Alle zwei Jahre zum Taucharzt

„Druck ist ein wichtiges Stichwort. Generell können nur Menschen tauchen, die in der Lage sind, einen Druckausgleich zu machen", sagt Hübner. Aber das ist nicht die einzige Gesundheitsprüfung, die bestanden werden muss. „Unter 40-Jährige müssen alle zwei Jahre zum Taucharzt, später dann jährlich", sagt Eberth.

Schnuppertaucher müssen vor der ersten Stunde bestätigen, dass sie weder verstopfte Nasenhöhlen noch Platzangst oder sonstige Gebrechen haben. „Wir sind Mitglied im Verband deutscher Sporttaucher und halten uns an die Regeln", sagt Hübner. Zwischen den einzelnen Verbänden gebe es Unterschiede unter anderem in der Ausbildung. Der Verband Deutscher Sporttaucher gebe dem Verein aber den roten Faden vor, an dem er sich orientiert.


Da Tauchgänge immer mindestens zu zweit unternommen werden, ist der Taucher selbst bei technischem oder körperlichem Versagen abgesichert. „Jeder Taucher hat einen zweiten Atemschlauch dabei, den er seinem Tauchpartner abgeben kann", sagt Hübner. Außerdem bekämen die Taucher regelmäßige Schulungen, wie eine Rettungskette oder ein Defibrillator funktionieren - kurz, wie sie einander im Ernstfall helfen können.

Holger Eberth taucht seit 15 Jahren, seit zwei Jahren hat er außerdem eine Lehrlizenz.

Routine kann tödlich sein

Die Vorkehrungen mögen bedrohlich wirken, dienen aber der Sicherheit. Beim Tauchen bedürfe es laut Hübner der vollen Konzentration, Routine könne tödlich sein. Trotz der widrigen Bedingungen strahle der Sport eine ungemeine Faszination aus: „In dem Moment, in dem ich untertauche, löse ich mich von der Außenwelt. Ich bin nur für mich und meine Gruppe verantwortlich", schwärmt Hübner. Auch Familie Eberth ist verzaubert.

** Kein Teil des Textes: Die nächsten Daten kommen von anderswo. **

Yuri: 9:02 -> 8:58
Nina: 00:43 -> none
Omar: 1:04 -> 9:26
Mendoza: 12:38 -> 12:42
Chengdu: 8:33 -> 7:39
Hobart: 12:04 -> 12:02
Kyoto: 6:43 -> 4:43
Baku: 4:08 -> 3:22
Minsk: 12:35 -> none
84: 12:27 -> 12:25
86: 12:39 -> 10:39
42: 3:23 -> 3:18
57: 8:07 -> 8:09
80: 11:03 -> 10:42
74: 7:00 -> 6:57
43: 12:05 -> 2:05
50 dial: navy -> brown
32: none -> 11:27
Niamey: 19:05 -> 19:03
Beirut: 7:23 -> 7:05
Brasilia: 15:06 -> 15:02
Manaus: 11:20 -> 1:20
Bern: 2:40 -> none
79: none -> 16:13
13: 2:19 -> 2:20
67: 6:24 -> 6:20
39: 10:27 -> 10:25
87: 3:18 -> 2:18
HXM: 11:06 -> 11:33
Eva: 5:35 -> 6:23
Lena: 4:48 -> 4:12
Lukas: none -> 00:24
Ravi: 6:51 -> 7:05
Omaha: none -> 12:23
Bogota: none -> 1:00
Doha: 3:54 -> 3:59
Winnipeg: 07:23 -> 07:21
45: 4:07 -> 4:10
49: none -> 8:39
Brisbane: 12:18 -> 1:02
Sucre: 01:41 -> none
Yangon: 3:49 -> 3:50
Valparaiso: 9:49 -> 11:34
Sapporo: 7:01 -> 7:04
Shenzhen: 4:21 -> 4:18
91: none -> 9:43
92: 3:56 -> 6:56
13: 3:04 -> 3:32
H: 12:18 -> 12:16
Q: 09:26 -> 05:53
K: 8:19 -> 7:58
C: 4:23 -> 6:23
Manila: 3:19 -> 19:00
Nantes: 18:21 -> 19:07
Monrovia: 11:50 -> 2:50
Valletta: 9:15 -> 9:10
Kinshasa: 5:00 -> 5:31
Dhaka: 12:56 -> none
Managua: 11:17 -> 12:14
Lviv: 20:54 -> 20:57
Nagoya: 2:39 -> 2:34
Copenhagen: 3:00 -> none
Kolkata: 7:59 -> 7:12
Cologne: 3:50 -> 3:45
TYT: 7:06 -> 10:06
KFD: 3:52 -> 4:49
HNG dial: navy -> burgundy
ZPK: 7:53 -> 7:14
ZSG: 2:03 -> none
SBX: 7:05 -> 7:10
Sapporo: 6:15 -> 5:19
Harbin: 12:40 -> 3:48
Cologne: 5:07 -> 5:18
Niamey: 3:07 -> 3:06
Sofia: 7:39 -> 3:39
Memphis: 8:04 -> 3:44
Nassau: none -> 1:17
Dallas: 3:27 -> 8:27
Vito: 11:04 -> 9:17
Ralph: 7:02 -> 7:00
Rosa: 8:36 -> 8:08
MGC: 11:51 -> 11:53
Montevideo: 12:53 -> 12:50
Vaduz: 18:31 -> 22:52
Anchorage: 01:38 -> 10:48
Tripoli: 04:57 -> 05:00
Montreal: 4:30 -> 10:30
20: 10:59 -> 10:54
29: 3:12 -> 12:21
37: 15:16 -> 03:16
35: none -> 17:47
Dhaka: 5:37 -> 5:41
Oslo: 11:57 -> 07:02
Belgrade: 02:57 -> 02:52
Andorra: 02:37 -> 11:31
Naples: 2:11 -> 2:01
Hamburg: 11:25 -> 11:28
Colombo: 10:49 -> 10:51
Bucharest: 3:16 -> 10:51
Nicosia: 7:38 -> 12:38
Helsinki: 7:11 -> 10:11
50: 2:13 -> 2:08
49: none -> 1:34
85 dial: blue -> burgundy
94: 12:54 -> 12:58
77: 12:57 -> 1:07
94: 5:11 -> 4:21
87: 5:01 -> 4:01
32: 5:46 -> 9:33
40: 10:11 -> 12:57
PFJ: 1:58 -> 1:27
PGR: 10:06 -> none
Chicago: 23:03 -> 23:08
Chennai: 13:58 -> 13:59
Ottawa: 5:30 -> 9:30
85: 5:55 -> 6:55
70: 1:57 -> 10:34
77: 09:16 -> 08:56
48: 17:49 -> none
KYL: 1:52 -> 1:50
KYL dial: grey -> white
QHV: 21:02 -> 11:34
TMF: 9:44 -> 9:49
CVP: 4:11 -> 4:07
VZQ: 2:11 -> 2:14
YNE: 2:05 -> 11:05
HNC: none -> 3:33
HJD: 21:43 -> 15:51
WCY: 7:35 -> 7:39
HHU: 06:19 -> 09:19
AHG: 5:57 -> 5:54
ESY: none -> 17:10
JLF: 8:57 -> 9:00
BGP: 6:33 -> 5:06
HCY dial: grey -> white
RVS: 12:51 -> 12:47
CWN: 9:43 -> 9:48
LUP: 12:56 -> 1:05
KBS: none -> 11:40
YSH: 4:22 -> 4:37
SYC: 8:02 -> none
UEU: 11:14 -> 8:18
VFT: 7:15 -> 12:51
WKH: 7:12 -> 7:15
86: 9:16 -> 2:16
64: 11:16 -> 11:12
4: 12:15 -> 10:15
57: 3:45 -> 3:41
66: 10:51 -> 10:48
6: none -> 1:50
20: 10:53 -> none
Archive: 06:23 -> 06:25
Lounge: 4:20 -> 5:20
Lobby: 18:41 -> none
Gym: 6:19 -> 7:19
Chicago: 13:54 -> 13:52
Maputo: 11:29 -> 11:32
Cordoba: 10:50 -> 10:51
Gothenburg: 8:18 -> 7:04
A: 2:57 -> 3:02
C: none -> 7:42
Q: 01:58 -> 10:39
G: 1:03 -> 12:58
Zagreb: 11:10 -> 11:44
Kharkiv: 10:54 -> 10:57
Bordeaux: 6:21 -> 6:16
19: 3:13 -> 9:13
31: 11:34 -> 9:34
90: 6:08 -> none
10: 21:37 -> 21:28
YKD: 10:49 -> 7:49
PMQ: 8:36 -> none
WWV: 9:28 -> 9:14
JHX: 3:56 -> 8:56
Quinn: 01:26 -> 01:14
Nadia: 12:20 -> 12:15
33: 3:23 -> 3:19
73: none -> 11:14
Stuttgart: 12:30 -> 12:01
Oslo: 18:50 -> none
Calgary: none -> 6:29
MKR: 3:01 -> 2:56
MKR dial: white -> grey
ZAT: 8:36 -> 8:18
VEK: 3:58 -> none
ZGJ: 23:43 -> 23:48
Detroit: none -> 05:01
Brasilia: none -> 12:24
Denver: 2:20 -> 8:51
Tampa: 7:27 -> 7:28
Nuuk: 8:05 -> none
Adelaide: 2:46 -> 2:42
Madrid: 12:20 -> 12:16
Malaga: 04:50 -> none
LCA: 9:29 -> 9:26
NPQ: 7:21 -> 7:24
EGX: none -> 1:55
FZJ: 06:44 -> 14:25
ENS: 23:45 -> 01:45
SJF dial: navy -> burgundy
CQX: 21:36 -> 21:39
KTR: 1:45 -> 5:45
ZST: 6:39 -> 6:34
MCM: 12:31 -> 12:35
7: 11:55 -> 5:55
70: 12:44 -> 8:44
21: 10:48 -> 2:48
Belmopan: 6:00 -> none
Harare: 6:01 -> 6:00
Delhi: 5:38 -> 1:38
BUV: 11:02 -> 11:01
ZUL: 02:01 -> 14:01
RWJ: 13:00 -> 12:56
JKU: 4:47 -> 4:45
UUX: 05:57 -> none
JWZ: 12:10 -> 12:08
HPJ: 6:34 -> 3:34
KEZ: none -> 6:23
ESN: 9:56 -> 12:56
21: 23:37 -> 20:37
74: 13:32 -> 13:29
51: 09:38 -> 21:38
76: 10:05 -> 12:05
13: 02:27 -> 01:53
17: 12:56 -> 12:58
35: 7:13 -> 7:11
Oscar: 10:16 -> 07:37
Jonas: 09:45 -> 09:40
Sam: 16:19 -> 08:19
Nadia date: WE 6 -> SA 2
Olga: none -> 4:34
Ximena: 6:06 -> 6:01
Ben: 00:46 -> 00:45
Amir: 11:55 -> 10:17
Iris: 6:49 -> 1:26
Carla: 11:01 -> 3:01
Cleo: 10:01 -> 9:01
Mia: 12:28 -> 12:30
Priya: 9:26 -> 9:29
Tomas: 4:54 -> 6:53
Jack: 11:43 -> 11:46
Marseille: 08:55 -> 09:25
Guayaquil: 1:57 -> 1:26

„Es ist schon besonders, zu Gast in einer Welt zu sein, die dem Menschen nicht gehört", sagt Holger Eberth. Sorgen machen er und seine Tochter sich allerdings wegen des Klimawandels. Nicht nur die Wassertemperatur steige, sondern auch die Korallen sterben. Traurig sagt Holger Eberth: „Da ist nichts mehr bunt. Es sieht aus wie eine Mondlandschaft. Früher konnte man ein Knabbern hören, weil die kleinen Fische sich von den Korallen ernährten. Heute hört man nur Stille."